The Central Station Alarm Association name is on its way out. At the CSAA general membership meeting here at the ESX show here in Fort Worth, Texas, members voted to change the name to The Monitoring Association. Here's a story that Spencer wrote about the name change a couple weeks ago.
Jay Hauhn, CSAA executive director, told me that 90 percent of those voting were in favor of changing the name to The Monitoring Association, "and the other 10 percent wanted to change the name, the only discussion was about what exactly the new name should be."
The new name signals a change in direction for the association, and is among a list of improvements and updates that Hauhn and CSAA president Pam Petrow have outlined over the past year or so.
Hauhn said the new name better reflects what professional monitoring companies do. "Central Station Alarm Association is an old school term that was driven by UL standards," he said.
Today's monitoring companies are monitoring "things that are mobile, people, and more. It's not just the monitoring of fixed assets anymore," Hauhn said.
Petrow said that there are some research and registration tasks that the association will have to complete before the name change is official.

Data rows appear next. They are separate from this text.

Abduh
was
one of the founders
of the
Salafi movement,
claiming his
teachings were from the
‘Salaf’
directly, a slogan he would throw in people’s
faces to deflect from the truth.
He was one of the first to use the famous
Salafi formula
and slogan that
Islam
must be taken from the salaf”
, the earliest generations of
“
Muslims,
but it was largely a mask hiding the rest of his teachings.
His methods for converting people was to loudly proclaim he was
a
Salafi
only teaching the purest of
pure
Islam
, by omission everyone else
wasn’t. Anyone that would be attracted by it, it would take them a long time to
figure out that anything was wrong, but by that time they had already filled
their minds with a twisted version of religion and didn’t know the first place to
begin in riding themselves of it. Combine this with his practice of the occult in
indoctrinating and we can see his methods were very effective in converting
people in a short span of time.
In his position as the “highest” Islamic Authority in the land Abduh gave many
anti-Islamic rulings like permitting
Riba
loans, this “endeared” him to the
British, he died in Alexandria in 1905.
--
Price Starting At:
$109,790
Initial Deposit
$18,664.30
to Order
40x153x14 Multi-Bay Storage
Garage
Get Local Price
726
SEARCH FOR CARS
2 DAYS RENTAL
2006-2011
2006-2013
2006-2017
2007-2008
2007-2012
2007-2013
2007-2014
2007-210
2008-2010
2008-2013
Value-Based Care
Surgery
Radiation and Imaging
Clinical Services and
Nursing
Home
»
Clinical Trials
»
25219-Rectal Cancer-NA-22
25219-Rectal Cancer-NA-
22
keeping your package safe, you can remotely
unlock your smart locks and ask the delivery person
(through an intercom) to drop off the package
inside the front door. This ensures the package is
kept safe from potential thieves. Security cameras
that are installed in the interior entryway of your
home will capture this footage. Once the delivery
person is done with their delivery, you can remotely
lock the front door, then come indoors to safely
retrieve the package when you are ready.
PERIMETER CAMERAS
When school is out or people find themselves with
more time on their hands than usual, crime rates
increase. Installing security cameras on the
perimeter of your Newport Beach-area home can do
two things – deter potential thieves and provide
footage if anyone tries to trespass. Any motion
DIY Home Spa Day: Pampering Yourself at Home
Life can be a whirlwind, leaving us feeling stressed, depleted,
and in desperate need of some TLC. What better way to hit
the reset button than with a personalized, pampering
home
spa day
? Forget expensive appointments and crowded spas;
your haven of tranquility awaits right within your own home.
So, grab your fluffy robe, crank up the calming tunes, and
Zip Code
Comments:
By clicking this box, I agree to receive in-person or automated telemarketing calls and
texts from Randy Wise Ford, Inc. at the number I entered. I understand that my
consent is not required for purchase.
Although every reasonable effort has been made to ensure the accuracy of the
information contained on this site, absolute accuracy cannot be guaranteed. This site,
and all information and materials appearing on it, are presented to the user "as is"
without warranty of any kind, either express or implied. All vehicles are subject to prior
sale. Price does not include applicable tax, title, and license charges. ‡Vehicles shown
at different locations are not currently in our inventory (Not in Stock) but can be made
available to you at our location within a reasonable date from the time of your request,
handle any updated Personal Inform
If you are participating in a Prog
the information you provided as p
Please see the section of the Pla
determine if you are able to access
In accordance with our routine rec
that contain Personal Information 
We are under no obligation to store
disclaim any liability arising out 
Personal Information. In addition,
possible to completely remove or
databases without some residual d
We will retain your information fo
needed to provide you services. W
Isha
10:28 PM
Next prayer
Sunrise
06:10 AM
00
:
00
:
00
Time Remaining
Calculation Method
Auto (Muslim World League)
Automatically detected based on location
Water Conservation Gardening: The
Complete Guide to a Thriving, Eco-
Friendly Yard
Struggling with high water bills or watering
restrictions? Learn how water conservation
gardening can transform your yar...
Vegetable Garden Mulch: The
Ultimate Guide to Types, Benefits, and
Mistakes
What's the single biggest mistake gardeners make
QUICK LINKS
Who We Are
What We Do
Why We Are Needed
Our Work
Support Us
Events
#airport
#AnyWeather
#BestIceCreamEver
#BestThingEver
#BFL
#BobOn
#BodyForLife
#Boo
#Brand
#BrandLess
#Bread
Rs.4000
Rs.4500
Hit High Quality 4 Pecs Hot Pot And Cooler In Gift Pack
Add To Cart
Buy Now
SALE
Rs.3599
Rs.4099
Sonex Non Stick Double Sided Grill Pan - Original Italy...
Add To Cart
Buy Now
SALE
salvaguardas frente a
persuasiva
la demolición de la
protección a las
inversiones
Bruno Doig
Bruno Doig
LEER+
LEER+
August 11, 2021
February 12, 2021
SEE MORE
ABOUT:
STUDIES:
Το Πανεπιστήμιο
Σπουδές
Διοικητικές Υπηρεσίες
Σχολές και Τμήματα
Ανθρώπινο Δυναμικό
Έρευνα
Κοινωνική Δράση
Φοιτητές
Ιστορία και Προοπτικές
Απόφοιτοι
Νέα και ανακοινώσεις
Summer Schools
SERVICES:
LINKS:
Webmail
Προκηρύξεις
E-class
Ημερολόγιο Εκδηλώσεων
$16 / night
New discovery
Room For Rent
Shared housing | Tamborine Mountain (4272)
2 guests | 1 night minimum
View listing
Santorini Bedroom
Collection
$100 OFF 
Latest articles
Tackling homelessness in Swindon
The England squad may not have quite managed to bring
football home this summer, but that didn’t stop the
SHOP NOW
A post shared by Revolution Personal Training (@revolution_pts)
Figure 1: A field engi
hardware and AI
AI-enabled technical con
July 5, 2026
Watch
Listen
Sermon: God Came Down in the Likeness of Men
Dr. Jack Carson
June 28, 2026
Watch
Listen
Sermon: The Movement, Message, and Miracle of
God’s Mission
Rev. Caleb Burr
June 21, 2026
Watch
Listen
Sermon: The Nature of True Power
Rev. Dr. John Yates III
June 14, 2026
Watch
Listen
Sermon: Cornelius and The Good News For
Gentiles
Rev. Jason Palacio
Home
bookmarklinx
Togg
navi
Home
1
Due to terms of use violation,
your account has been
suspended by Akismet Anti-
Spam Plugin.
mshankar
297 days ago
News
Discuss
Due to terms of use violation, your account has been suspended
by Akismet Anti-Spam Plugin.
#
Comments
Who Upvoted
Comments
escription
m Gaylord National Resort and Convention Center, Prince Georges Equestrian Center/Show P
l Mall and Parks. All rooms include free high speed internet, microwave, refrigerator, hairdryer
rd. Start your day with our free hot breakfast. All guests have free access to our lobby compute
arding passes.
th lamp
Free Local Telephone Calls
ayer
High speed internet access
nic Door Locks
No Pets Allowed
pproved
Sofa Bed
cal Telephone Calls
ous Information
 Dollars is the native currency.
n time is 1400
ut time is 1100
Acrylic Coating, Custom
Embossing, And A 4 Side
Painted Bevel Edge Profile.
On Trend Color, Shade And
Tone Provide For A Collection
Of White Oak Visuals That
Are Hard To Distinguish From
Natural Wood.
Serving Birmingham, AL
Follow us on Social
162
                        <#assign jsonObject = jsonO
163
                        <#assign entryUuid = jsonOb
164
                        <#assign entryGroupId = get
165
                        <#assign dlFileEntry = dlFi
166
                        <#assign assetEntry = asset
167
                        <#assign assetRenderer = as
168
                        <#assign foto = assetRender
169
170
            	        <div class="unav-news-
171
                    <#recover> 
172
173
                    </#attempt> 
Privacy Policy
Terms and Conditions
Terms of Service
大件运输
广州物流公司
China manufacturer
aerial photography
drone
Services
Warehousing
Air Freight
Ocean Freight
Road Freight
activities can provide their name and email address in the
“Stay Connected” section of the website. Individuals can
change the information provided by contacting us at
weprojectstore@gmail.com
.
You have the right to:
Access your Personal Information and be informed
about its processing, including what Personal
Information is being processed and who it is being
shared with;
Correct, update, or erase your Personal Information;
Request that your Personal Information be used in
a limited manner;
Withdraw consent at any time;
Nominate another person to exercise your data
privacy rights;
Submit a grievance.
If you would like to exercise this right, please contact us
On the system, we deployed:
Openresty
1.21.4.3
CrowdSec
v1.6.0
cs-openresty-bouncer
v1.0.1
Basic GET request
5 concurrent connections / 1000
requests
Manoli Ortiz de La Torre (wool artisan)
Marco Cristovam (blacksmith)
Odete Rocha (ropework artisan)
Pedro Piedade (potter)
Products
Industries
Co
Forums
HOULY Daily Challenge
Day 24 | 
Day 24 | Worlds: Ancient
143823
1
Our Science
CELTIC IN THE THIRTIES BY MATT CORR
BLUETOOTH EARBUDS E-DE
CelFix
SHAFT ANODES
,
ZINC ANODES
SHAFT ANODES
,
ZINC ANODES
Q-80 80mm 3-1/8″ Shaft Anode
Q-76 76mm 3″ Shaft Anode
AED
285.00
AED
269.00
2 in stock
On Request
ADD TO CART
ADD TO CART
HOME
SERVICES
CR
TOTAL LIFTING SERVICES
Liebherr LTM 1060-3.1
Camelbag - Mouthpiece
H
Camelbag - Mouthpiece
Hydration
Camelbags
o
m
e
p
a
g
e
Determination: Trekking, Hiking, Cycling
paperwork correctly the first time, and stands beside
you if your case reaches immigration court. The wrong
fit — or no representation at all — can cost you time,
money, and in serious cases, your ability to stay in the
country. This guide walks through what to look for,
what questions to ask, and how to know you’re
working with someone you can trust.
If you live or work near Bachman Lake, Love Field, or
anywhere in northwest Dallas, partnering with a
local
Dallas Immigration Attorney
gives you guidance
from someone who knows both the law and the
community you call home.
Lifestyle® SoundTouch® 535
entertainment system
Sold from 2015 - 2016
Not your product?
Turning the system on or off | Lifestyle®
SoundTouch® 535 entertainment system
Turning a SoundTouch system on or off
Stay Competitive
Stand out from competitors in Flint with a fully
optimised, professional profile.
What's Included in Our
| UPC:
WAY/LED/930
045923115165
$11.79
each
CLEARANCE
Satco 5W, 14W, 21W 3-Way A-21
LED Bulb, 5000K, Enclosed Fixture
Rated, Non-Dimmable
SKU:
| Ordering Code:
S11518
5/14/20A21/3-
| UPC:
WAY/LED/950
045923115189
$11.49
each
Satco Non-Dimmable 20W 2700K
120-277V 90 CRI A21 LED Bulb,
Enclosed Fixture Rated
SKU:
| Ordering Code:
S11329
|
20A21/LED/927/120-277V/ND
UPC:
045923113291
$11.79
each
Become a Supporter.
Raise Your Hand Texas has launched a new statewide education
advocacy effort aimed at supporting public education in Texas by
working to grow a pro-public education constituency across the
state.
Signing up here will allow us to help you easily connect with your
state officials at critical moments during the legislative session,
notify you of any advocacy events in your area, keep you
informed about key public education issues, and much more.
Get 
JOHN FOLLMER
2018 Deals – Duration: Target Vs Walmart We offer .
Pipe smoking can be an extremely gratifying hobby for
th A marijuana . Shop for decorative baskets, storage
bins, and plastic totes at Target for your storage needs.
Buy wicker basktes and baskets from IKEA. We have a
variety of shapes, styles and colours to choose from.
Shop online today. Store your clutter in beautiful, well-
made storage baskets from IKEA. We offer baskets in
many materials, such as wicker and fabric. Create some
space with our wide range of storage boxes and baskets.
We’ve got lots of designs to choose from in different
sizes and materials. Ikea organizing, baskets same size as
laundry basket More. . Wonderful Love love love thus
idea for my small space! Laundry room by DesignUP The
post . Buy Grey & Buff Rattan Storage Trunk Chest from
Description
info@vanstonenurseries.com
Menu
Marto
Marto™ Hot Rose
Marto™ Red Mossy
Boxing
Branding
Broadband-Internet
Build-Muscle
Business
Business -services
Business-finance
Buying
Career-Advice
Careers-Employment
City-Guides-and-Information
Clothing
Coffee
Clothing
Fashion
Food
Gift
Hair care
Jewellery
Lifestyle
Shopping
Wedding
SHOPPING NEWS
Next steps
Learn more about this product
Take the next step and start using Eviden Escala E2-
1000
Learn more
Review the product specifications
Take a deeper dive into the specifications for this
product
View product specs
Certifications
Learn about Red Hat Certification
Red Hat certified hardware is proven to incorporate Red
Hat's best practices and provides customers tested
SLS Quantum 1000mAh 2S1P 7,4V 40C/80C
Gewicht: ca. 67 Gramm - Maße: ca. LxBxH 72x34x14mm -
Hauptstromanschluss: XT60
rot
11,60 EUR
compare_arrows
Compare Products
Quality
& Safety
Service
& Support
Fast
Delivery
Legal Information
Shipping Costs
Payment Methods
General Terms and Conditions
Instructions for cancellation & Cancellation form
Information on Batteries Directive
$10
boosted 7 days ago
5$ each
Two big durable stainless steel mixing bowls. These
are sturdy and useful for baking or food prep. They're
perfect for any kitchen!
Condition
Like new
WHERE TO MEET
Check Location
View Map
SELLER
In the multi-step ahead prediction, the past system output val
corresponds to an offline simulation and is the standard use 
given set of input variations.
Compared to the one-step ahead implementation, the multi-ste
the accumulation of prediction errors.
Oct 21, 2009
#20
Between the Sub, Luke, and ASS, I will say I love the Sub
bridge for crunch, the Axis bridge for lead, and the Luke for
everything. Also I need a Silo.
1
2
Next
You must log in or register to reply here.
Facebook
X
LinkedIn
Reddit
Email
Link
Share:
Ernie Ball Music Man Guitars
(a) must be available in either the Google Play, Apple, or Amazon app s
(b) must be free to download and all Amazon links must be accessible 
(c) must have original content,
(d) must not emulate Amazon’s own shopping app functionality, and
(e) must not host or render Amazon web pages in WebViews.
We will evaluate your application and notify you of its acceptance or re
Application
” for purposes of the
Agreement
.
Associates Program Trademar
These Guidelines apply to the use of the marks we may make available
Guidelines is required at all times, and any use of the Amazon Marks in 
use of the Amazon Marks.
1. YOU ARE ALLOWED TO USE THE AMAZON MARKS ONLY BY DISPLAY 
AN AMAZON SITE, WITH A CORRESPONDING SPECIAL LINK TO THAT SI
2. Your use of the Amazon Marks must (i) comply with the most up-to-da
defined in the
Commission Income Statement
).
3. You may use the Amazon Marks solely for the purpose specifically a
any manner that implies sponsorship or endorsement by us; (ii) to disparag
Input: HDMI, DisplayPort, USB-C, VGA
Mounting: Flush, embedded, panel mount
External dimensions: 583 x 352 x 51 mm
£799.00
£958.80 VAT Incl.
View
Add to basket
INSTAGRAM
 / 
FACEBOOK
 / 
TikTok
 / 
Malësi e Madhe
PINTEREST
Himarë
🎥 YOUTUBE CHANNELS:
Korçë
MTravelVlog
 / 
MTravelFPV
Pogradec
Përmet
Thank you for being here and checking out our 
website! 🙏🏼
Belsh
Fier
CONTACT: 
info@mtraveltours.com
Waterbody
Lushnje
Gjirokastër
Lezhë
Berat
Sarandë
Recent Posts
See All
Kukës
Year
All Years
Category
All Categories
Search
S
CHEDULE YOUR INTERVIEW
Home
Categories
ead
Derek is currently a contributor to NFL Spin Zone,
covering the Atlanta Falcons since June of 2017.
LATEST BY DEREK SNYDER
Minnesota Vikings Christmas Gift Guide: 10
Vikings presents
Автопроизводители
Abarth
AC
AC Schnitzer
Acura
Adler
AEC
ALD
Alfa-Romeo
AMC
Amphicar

The OpenXchange breakfast on Tuesday morning featured a panel discussion moderated by ESX chair George DeMarco with speakers Nate Williams of August Home and Tim Colleran of Qualcomm, and “special guest Alexa Amazon,” (played with perfect timing by Lauren De Marco.) Please see photo. Alexa was seated in the chair between George De Marco and Tim Colleran.
The theme that emerged was how “new players” such as Qualcomm and August can help foster innovation in the security industry by collaborating with traditional security companies—manufacturers and installers.
Nate Williams said there are two reasons customers want a smart home: "to save money or for more security." However, the smarthome devices must make the homeowners life better. "No one wants to be CTO of their home," August said.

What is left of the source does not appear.